Comparison of LMO2 expression in B-ALL, T-ALL, DLBCL and B-cell precursors
Similar levels of LMO2 expression were observed in primary B-ALL samples [2.13 (0.21–20.04)] and B-ALL cell lines [1.63 (0.21–17.54)] (P=0.986) as well as in the pre-B cell precursor subpopulation [1.71 (1.10–2.32)] (P=0.566) (Figure 1). Next, we compared LMO2 expression between cell lines of different origins. LMO2 expression tended to be lower in T-ALL [0.71 (0.00–3.11)] and GCB-DLBCL [1.45 (0.03–4.41)] cell lines compared to B-ALL cell lines but the difference did not reach statistical significance (P=0.151 and P=0.080, respectively) (Figure 1). As expected, LMO2 expression in ABC-DLBCL cell lines [0.02 (0.00–1.41)] was lower compared to B-ALL and GCB-DLBCL cell lines (P=0.018 and P=0.035, respectively).

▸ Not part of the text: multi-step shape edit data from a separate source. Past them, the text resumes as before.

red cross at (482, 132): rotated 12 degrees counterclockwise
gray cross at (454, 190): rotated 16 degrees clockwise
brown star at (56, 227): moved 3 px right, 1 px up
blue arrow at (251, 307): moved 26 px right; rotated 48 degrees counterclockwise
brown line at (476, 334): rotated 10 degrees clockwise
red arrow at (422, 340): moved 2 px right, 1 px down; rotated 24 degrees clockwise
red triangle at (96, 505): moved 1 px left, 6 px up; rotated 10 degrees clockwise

Immunophenotypical and cytogenetic subgroups of B-ALL exhibit variable levels of LMO2 expression
LMO2 expression was significantly higher in B-ALL patients than in T-ALL patients [1.66 (0.04–10.90) vs. 0.70 (0.04–10.00), P=0.010] (Figure 2A). Cytogenetic and molecular data on the B-ALL cases allowed the distinction of six specific genetic subgroups with hyperdiploidy, BCR-ABL rearrangement, TEL-AML1 rearrangement, translocations involving the MLL locus, normal karyotype and cases with miscellaneous alterations. B-ALL cases with BCR-ABL rearrangement or hyperdiploid karyotype showed the lowest LMO2 expression values [0.84 (0.00–3.30) and 0.80 (0.10–7.80) respectively], while all the remaining cases, including those with MLL translocations [1.92 (0.10–10.90)] or TEL-AML1 rearrangement [1.91 (0.10–5.40)] exhibited higher levels of LMO2 expression (P=0.001) (Figure 2B).
B-ALL patient samples were also subclassified in four different immunophenotypical subgroups (pro-B, common-CD10+, pre-B and mature). Among these subgroups, pro-B cell ALL showed the highest LMO2 expression [4.49 (0.90–10.90)] while B-ALL with common-CD10+ immunophenotype [1.96 (0.10–7.80)], pre-B cell ALL [1.42 (0.20–5.70)] and mature B-ALL [1.10 (0.50–2.70)] had lower expression (P<0.001) (Figure 2C). Notably, the difference in LMO2 expression between the pro-B and pre-B leukemia immunophenotypes resembled the decrease in LMO2 expression observed upon transition of pro-B to pre-B cells in normal bone marrow (Figure 1).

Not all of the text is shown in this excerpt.